Another particularity of our work regarding the literature is the use of bone marrow MRD rather than PFS or overall survival as our clinical endpoint, in contrast to many lymphoma studies that focused on prognostic features. This approach was selected in the LyMa-101 study because MCL is a relatively rare subtype of lymphoma, and thus more limited sample size and shorter follow-up times can be employed to achieve a suitable number of events. Several phase 2 or 3 prospective trials have reported the correlation between MRD and PFS supporting its use before ASCT for treatment management of MCL patients as a surrogate marker2,3 for long-term outcome. Moreover, MRD residual disease negativity in bone marrow is more difficult to achieve than in peripheral blood, allowing for a rigorous evaluation of treatment efficacy.

The main limitation of the current work is obviously the lack of an external test set to confirm the reported results and minimize the risk of overfitting. Given the relatively rare disease incidence, an LOOCV was used to account for the small dataset of the Lyma-101 study. The intuition reported in the current work needs to be confirmed by an external dataset using the same therapy strategy. Finally, the small number of patients per center involved in this multicentric study prevented the use of harmonisation techniques such as ComBat-like approaches15. Therefore, it was not considered in this study.

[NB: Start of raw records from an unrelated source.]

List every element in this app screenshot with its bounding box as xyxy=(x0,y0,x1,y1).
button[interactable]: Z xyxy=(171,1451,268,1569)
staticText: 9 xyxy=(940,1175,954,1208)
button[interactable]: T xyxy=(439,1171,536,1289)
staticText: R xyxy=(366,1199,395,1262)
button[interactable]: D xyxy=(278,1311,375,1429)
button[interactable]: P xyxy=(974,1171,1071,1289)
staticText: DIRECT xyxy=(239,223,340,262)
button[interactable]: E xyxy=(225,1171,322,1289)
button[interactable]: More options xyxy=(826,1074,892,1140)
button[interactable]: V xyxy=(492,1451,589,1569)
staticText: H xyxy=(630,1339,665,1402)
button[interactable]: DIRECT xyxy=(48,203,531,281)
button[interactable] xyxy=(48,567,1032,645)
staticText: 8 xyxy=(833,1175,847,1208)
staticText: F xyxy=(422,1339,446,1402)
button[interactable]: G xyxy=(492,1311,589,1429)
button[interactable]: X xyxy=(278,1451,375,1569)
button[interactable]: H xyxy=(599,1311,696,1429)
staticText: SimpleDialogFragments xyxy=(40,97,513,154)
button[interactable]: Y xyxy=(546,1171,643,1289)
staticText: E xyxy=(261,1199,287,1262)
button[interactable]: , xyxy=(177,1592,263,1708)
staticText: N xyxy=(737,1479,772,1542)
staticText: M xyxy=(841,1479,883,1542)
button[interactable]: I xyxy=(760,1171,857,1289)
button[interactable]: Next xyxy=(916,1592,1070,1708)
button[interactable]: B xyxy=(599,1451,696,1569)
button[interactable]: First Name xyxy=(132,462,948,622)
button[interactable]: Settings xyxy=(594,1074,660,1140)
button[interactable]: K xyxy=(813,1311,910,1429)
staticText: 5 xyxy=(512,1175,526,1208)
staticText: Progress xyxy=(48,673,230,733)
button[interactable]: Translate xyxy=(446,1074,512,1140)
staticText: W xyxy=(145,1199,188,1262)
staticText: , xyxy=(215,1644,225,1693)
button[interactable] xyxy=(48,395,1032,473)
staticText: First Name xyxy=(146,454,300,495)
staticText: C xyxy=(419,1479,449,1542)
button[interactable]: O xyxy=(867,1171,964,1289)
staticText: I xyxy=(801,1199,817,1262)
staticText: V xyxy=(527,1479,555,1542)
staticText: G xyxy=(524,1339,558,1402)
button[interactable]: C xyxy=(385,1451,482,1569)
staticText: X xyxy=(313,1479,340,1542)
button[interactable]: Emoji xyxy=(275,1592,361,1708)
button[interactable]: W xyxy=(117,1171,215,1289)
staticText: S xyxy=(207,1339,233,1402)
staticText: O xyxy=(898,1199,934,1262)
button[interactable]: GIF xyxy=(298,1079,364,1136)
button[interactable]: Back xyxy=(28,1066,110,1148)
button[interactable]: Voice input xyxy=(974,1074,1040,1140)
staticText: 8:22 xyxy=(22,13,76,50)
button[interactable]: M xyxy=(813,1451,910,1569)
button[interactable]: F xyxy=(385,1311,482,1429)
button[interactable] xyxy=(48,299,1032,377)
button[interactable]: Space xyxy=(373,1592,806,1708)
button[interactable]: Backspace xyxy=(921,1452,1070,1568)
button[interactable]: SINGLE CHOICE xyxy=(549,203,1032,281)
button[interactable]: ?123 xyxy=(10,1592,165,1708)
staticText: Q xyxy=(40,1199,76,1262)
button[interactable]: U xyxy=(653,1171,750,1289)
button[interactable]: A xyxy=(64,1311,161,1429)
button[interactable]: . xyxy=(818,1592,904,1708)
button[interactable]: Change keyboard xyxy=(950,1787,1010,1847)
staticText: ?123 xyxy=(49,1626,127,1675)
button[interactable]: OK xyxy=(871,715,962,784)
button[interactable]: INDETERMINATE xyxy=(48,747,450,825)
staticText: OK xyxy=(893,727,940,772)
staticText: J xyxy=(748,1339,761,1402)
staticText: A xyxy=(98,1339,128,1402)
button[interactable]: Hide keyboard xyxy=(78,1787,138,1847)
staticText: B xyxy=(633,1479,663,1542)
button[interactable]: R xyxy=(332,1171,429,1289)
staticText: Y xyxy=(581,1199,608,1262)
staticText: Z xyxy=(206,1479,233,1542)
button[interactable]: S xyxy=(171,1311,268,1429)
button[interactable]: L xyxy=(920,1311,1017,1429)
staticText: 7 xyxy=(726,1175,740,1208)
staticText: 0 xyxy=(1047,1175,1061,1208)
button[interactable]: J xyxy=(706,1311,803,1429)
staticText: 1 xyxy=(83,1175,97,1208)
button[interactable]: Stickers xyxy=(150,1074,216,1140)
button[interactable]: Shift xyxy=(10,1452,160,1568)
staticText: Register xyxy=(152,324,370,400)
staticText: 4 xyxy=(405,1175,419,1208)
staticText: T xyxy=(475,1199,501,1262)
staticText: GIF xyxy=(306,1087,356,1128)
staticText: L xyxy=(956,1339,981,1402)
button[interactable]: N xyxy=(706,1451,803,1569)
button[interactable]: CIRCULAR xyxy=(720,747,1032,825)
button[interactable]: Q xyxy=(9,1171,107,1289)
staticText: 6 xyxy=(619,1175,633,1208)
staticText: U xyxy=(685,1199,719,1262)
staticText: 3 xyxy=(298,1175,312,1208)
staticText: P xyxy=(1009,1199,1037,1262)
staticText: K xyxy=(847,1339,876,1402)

In conclusion, our results demonstrated the predictive value of initial FDG-PET/CT on bone marrow MRD after induction in the Lyma-101 study and the importance of FDG-PET/CT RF extracted from the lesion with the highest uptake compared to clinical and laboratory parameters. Although these metrics are not routinely calculated, these data again show the value of FDG-PET imaging in MCL and the likely need to integrate radiomics into a personalized multi-technology treatment-risk profiling composite score. Further prospective investigations are warranted to confirm these observations.